Page images and extracted text
+--

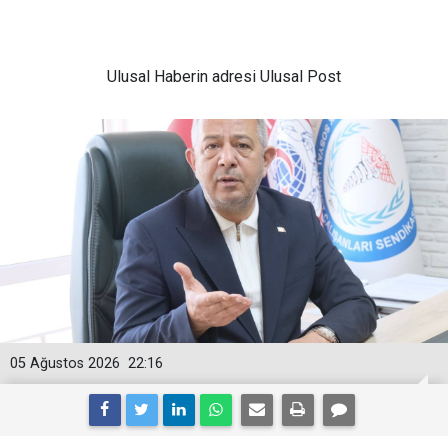
Ulusal
Haberin adresi Ulusal Post
05 Ağustos 2026
22:16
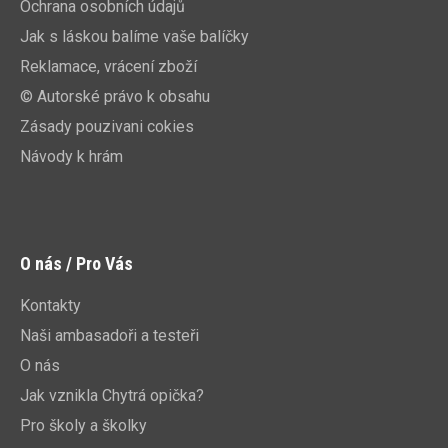
Ochrana osobních údajů
Jak s láskou balíme vaše balíčky
Reklamace, vrácení zboží
© Autorské právo k obsahu
Zásady pouzivani cokies
Návody k hrám
O nás / Pro Vás
Kontakty
Naši ambasadoři a testeři
O nás
Jak vznikla Chytrá opička?
Pro školy a školky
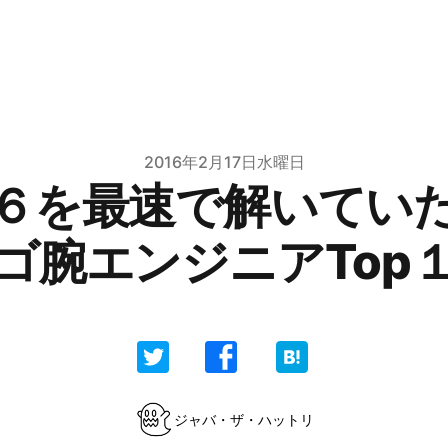
2016年2月17日水曜日
６を最速で解いてい
ゴ腕エンジニアTop
ジャバ・ザ・ハットリ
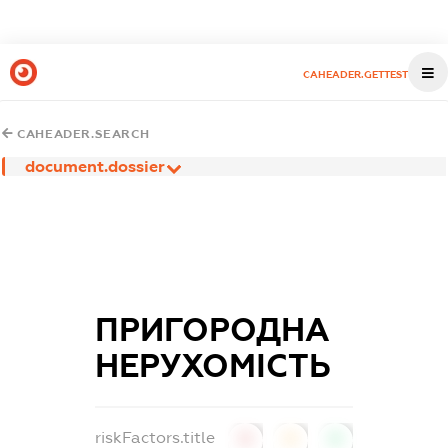
CAHEADER.GETTEST
CAHEADER.SEARCH
document.dossier
ПРИГОРОДНА
НЕРУХОМІСТЬ
riskFactors.title
0
0
0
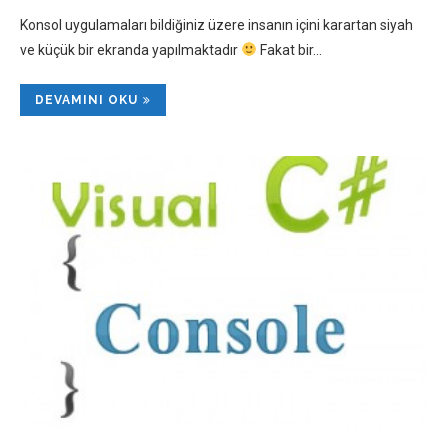
Konsol uygulamaları bildiğiniz üzere insanın içini karartan siyah
ve küçük bir ekranda yapılmaktadır
Fakat bir…
DEVAMINI OKU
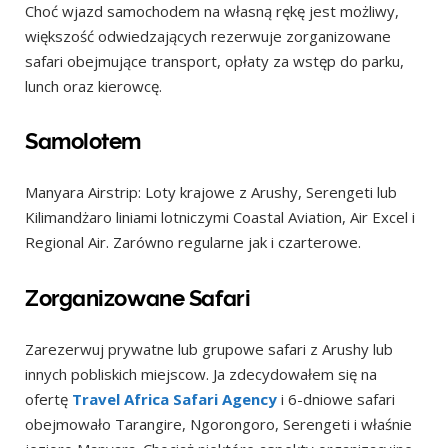
Choć wjazd samochodem na własną rękę jest możliwy,
większość odwiedzających rezerwuje zorganizowane
safari obejmujące transport, opłaty za wstęp do parku,
lunch oraz kierowcę.
Samolotem
Manyara Airstrip: Loty krajowe z Arushy, Serengeti lub
Kilimandżaro liniami lotniczymi Coastal Aviation, Air Excel i
Regional Air. Zarówno regularne jak i czarterowe.
Zorganizowane Safari
Zarezerwuj prywatne lub grupowe safari z Arushy lub
innych pobliskich miejscow. Ja zdecydowałem się na
ofertę
Travel Africa Safari Agency
i 6-dniowe safari
obejmowało Tarangire, Ngorongoro, Serengeti i właśnie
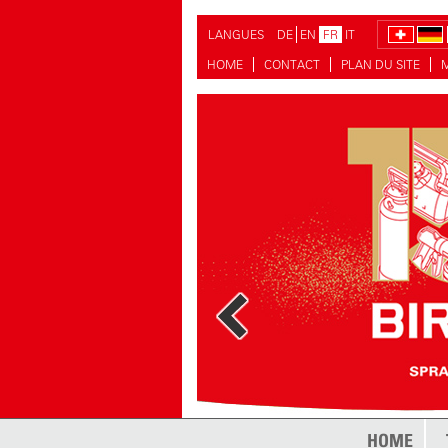
LANGUES
DE
EN
FR
IT
HOME
CONTACT
PLAN DU SITE
HOME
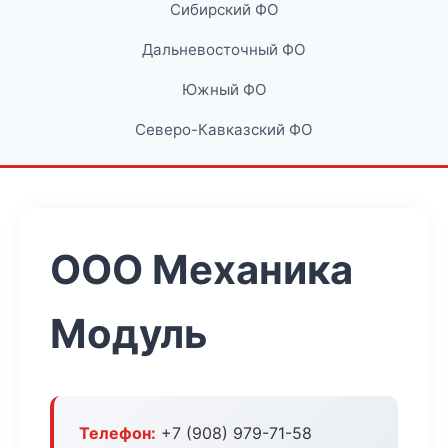
Сибирский ФО
Дальневосточный ФО
Южный ФО
Северо-Кавказский ФО
ООО Механика
Модуль
Телефон:
+7 (908) 979-71-58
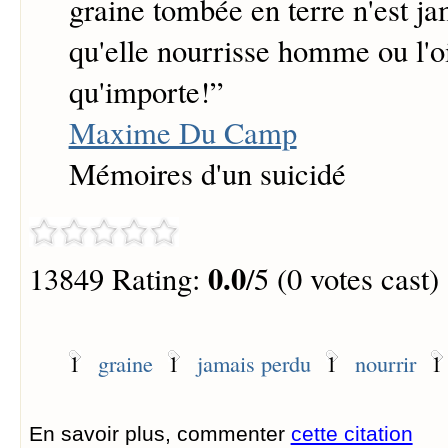
graine tombée en terre n'est ja
qu'elle nourrisse homme ou l'o
qu'importe!
”
Maxime Du Camp
Mémoires d'un suicidé
0.0
13849 Rating:
/5 (0 votes cast)
1
graine
1
jamais perdu
1
nourrir
1
En savoir plus, commenter
cette citation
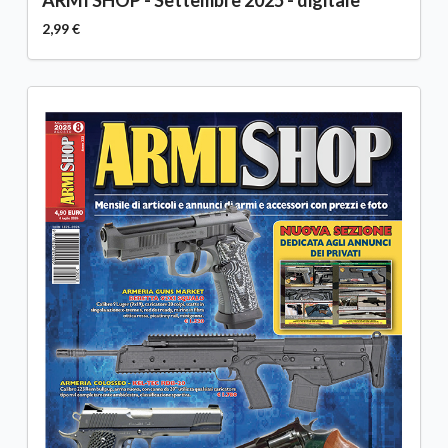
2,99 €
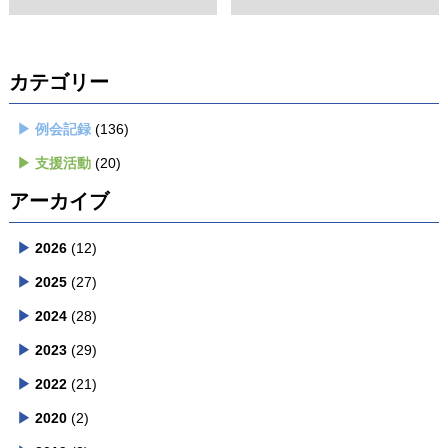
カテゴリー
例会記録
(136)
支援活動
(20)
アーカイブ
2026
(12)
2025
(27)
2024
(28)
2023
(29)
2022
(21)
2020
(2)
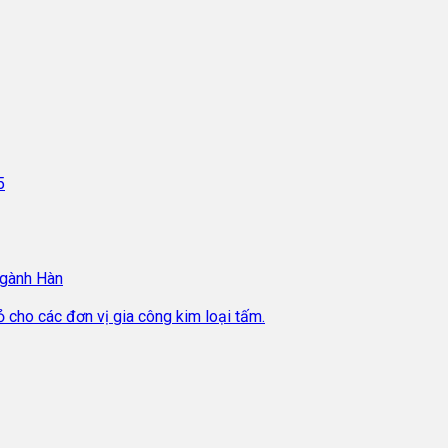
5
Ngành Hàn
cho các đơn vị gia công kim loại tấm.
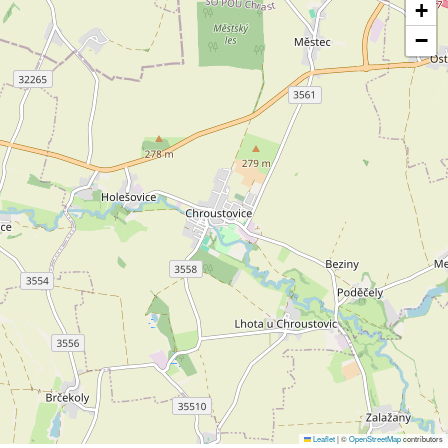
+
−
Leaflet
|
©
OpenStreetMap
contributors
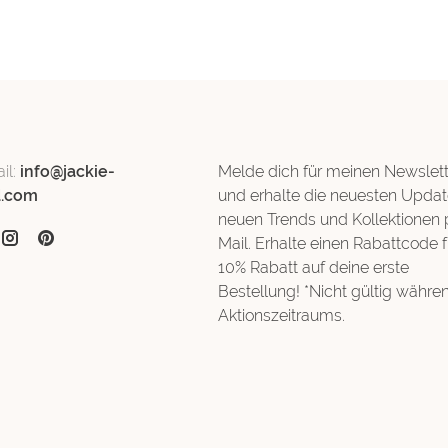
il:
info@jackie-
Melde dich für meinen Newslett
d.com
und erhalte die neuesten Updat
neuen Trends und Kollektionen 
Mail. Erhalte einen Rabattcode f
10% Rabatt auf deine erste
Bestellung! *Nicht gültig währe
Aktionszeitraums.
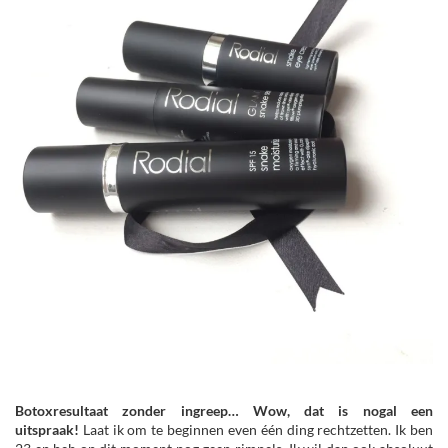
Botoxresultaat zonder ingreep… Wow, dat is nogal een
uitspraak!
Laat ik om te beginnen even één ding rechtzetten. Ik ben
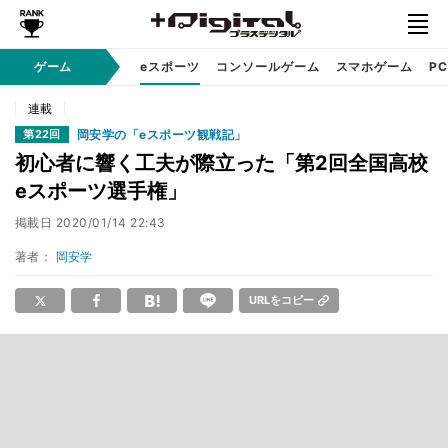
ゲーム
eスポーツ
コンソールゲーム
スマホゲーム
P
連載
岡安学の「eスポーツ観戦記」
第22回
初心者に響く工夫が際立った「第2回全国高校
eスポーツ選手権」
掲載日
2020/01/14 22:43
著者：
岡安学
URLをコピー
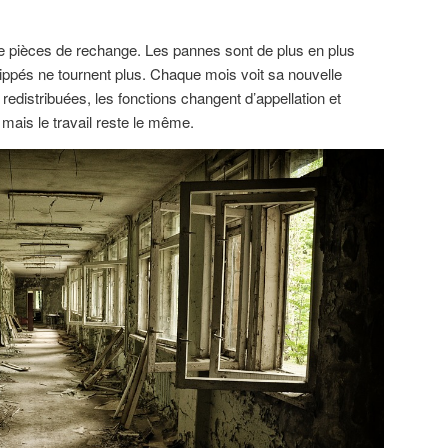
de pièces de rechange. Les pannes sont de plus en plus
ippés ne tournent plus. Chaque mois voit sa nouvelle
 redistribuées, les fonctions changent d’appellation et
mais le travail reste le même.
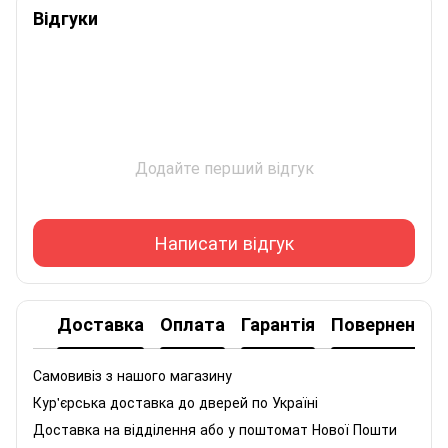
Відгуки
Додайте перший відгук
Написати відгук
Доставка
Оплата
Гарантія
Повернення
Самовивіз з нашого магазину
Кур'єрська доставка до дверей по Україні
Доставка на відділення або у поштомат Нової Пошти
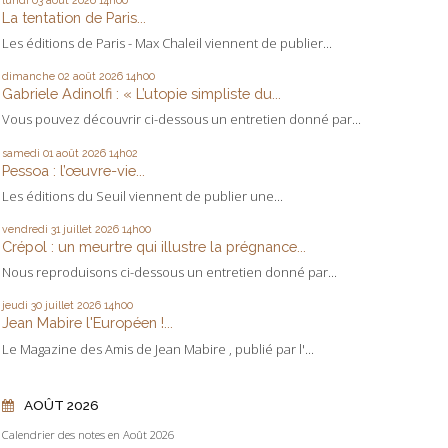
La tentation de Paris...
Les éditions de Paris - Max Chaleil viennent de publier...
dimanche 02
août 2026
14h00
Gabriele Adinolfi : « L’utopie simpliste du...
Vous pouvez découvrir ci-dessous un entretien donné par...
samedi 01
août 2026
14h02
Pessoa : l’œuvre-vie...
Les éditions du Seuil viennent de publier une...
vendredi 31
juillet 2026
14h00
Crépol : un meurtre qui illustre la prégnance...
Nous reproduisons ci-dessous un entretien donné par...
jeudi 30
juillet 2026
14h00
Jean Mabire l'Européen !...
Le Magazine des Amis de Jean Mabire , publié par l'...
AOÛT 2026
Calendrier des notes en Août 2026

+--

Problem details:
Reproduce the data exactly as it appears above. Pictures are to be left out.

Task solution:
Ulusal
Haberin adresi Ulusal Post
05 Ağustos 2026
22:16
Ochrana osobních údajů
Jak s láskou balíme vaše balíčky
Reklamace, vrácení zboží
© Autorské právo k obsahu
Zásady pouzivani cokies
Návody k hrám
O nás / Pro Vás
Kontakty
Naši ambasadoři a testeři
O nás
Jak vznikla Chytrá opička?
Pro školy a školky
2016年2月17日水曜日
６を最速で解いてい
ゴ腕エンジニアTop
ジャバ・ザ・ハットリ
CAHEADER.GETTEST
CAHEADER.SEARCH
document.dossier
ПРИГОРОДНА
НЕРУХОМІСТЬ
riskFactors.title
0
0
0
Konsol uygulamaları bildiğiniz üzere insanın içini karartan siyah
ve küçük bir ekranda yapılmaktadır
Fakat bir…
DEVAMINI OKU
Choć wjazd samochodem na własną rękę jest możliwy,
większość odwiedzających rezerwuje zorganizowane
safari obejmujące transport, opłaty za wstęp do parku,
lunch oraz kierowcę.
Samolotem
Manyara Airstrip: Loty krajowe z Arushy, Serengeti lub
Kilimandżaro liniami lotniczymi Coastal Aviation, Air Excel i
Regional Air. Zarówno regularne jak i czarterowe.
Zorganizowane Safari
Zarezerwuj prywatne lub grupowe safari z Arushy lub
innych pobliskich miejscow. Ja zdecydowałem się na
ofertę
Travel Africa Safari Agency
i 6-dniowe safari
obejmowało Tarangire, Ngorongoro, Serengeti i właśnie
LANGUES
DE
EN
FR
IT
HOME
CONTACT
PLAN DU SITE
HOME
Сибирский ФО
Дальневосточный ФО
Южный ФО
Северо-Кавказский ФО
ООО Механика
Модуль
Телефон:
+7 (908) 979-71-58
graine tombée en terre n'est ja
qu'elle nourrisse homme ou l'o
qu'importe!
”
Maxime Du Camp
Mémoires d'un suicidé
0.0
13849 Rating:
/5 (0 votes cast)
1
graine
1
jamais perdu
1
nourrir
1
En savoir plus, commenter
cette citation
2,99 €
カテゴリー
例会記録
(136)
支援活動
(20)
アーカイブ
2026
(12)
2025
(27)
2024
(28)
2023
(29)
2022
(21)
2020
(2)
5
Ngành Hàn
cho các đơn vị gia công kim loại tấm.
+
−
Leaflet
|
©
OpenStreetMap
contributors
il:
info@jackie-
Melde dich für meinen Newslett
d.com
und erhalte die neuesten Updat
neuen Trends und Kollektionen 
Mail. Erhalte einen Rabattcode f
10% Rabatt auf deine erste
Bestellung! *Nicht gültig währe
Aktionszeitraums.
Botoxresultaat zonder ingreep… Wow, dat is nogal een
uitspraak!
Laat ik om te beginnen even één ding rechtzetten. Ik ben
ゲーム
eスポーツ
コンソールゲーム
スマホゲーム
P
連載
岡安学の「eスポーツ観戦記」
第22回
初心者に響く工夫が際立った「第2回全国高校
eスポーツ選手権」
掲載日
2020/01/14 22:43
著者：
岡安学
URLをコピー
de pièces de rechange. Les pannes sont de plus en plus
ippés ne tournent plus. Chaque mois voit sa nouvelle
 redistribuées, les fonctions changent d’appellation et
mais le travail reste le même.
Відгуки
Додайте перший відгук
Написати відгук
Доставка
Оплата
Гарантія
Повернення
Самовивіз з нашого магазину
Кур'єрська доставка до дверей по Україні
Доставка на відділення або у поштомат Нової Пошти
La tentation de Paris...
Les éditions de Paris - Max Chaleil viennent de publier...
dimanche 02
août 2026
14h00
Gabriele Adinolfi : « L’utopie simpliste du...
Vous pouvez découvrir ci-dessous un entretien donné par...
samedi 01
août 2026
14h02
Pessoa : l’œuvre-vie...
Les éditions du Seuil viennent de publier une...
vendredi 31
juillet 2026
14h00
Crépol : un meurtre qui illustre la prégnance...
Nous reproduisons ci-dessous un entretien donné par...
jeudi 30
juillet 2026
14h00
Jean Mabire l'Européen !...
Le Magazine des Amis de Jean Mabire , publié par l'...
AOÛT 2026
Calendrier des notes en Août 2026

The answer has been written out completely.